Work order: Below are records to write out exactly; drop the pictures when you do.

◇ ◇ ◇ ◇

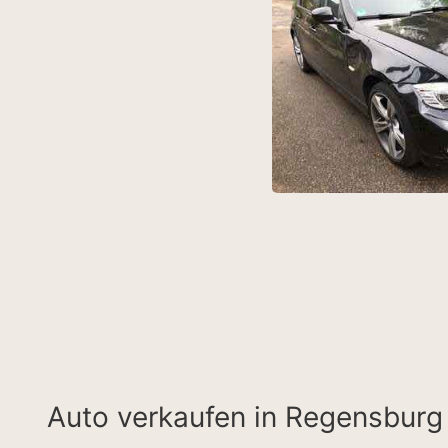
es klar strukturiert. Wir waren
hränkung höchstens zufrieden.
anten
Auto verkaufen in Regensburg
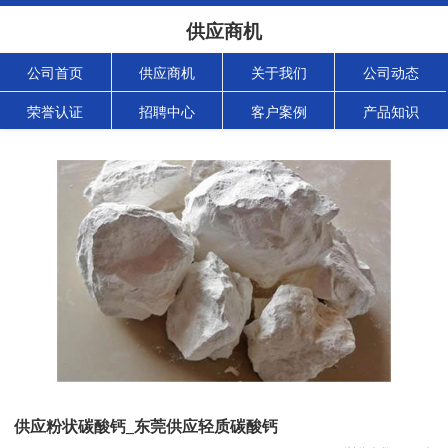
供应商机
公司首页
供应商机
关于我们
公司动态
荣誉认证
招聘中心
客户案例
产品知识
供应粉状碳酸钙_东莞供应轻质碳酸钙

◇ ◇ ◇ ◇

Response to this task:
es klar strukturiert. Wir waren
hränkung höchstens zufrieden.
anten
Auto verkaufen in Regensburg
供应商机
公司首页
供应商机
关于我们
公司动态
荣誉认证
招聘中心
客户案例
产品知识
供应粉状碳酸钙_东莞供应轻质碳酸钙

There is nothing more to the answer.